Crude Genre Classification

We saw in the previous chapter that there have been various approaches to metadata generation using machine learning methods. We also saw that one of the potential labels we had available to us to use was a ‘genre’ label which labelled a book fiction or non-fiction. We also had more granular labels from the FAST terms. However we decided to focus on initially trying to build a classifier which would put all books into one of these two categories.

This collapsing of all books into two genres will displease some but it offers some advantages:

  • it keeps the task relatively simple, this allows us to focus on improving the data and model rather than having to define a more complex machine learning approach

  • we have ready to use metrics for evaluating our approach

  • we have ‘crude’ enough categories that we may be able to computationally generate some of our training data

Beyond these more pragmatic reasons we should also remember what our original aim was - to help us split a large corpus of books into different categories.
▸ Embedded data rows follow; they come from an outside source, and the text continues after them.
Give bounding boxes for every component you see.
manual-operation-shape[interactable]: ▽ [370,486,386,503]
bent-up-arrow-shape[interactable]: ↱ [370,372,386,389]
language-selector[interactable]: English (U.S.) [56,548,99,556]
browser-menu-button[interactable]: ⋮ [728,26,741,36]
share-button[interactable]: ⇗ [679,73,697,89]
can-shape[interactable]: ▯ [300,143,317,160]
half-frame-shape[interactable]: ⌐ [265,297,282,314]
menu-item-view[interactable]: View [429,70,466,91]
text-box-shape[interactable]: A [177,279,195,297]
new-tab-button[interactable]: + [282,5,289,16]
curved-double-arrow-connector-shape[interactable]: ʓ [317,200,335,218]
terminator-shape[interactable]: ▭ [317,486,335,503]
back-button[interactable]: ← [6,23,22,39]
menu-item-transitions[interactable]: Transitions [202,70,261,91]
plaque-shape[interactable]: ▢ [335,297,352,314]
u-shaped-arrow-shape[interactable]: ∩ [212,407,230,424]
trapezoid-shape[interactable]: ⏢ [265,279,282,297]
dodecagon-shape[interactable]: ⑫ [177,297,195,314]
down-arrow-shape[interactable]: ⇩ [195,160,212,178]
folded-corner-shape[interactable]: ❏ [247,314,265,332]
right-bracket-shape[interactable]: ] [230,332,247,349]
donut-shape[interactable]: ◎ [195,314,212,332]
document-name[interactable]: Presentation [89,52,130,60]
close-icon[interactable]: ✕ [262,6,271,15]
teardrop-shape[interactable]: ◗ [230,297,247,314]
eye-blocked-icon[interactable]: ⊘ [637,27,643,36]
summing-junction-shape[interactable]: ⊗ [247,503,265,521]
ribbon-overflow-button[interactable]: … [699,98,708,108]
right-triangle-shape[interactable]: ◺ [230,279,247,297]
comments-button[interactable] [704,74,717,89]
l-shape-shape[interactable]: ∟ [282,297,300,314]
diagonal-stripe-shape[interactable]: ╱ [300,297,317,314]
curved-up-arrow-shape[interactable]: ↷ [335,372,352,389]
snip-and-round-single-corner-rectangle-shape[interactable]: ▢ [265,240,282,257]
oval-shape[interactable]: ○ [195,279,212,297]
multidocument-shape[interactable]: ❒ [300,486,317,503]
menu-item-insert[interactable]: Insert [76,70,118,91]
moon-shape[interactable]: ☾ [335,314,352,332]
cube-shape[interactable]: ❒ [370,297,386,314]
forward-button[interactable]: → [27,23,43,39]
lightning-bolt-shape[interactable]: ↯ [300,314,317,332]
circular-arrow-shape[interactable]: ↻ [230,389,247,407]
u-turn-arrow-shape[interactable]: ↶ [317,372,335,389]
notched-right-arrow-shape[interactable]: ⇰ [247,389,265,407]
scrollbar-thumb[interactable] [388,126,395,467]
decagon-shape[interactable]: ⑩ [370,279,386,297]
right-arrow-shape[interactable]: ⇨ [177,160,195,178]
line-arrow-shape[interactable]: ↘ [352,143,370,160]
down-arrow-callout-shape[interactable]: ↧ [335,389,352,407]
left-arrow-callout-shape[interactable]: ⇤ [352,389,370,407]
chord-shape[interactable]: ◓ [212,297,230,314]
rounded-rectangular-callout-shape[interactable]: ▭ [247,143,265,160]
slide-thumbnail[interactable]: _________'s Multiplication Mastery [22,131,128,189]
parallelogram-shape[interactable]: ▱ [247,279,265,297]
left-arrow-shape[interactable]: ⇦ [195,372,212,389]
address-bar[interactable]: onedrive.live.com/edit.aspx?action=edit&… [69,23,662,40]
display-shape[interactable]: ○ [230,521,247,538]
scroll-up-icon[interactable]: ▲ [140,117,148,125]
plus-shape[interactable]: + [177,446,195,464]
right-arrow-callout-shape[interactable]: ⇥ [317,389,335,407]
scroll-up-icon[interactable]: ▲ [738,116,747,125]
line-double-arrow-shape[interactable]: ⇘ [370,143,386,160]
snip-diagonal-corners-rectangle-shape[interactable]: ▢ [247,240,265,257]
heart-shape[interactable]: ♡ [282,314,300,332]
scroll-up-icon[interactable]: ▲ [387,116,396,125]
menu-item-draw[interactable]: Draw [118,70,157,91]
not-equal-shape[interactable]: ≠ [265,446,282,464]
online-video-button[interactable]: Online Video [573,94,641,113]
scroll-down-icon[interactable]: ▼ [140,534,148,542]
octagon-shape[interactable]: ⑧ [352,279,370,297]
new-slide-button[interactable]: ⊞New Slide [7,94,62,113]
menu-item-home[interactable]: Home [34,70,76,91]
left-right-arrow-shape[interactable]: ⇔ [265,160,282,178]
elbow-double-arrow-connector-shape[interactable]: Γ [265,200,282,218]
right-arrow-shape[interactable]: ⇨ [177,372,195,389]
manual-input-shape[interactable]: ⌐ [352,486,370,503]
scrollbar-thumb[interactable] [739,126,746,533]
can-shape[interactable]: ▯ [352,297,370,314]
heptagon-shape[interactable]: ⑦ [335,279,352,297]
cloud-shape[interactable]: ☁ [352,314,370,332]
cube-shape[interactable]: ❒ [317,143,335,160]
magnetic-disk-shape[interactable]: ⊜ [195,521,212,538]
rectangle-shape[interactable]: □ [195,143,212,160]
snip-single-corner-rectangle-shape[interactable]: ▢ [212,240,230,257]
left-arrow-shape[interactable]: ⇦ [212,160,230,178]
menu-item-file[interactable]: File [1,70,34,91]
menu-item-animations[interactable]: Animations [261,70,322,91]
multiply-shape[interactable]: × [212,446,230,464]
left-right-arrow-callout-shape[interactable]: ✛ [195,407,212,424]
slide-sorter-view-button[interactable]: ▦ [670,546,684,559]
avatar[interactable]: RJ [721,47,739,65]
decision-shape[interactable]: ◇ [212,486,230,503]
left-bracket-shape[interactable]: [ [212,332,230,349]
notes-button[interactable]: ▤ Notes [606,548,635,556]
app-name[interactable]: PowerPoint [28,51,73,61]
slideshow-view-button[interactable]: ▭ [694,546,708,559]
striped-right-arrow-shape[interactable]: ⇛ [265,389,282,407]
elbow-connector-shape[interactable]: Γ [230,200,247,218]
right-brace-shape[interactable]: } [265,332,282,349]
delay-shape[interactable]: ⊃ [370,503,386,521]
Being able to select only fiction or non-fiction books from a collection is already massively helpful for many other tasks we might want to do with the collection.

Our approach

Whilst we discus this more as we move through the tutorial, it may be useful to have an overview of what we’re trying to achieve and why:

  • We have a set of digitised book which have some metadata attached, but often the field for genre is not populated.

  • We also have a subset of this data that has annotations for genre produced via an internal crowdsourcing task.

  • We want to train a machine learning model on this annotated data.

  • We then want to apply this machine learning model to the whole collection of books so we have genre labels for all the books.

What do we classify?

Whilst the above gives an overview of what we want to achieve we still have an open question of how we do it. The books we are working with have various metadata attached. Our training data has a bunch of this metadata along with a label for fiction or non-fiction.

We could potentially use all of this as input for our model to use when making it’s prediction. This is something we tried as we were outlining our approach but we settled on using only the title of the book as input for the model.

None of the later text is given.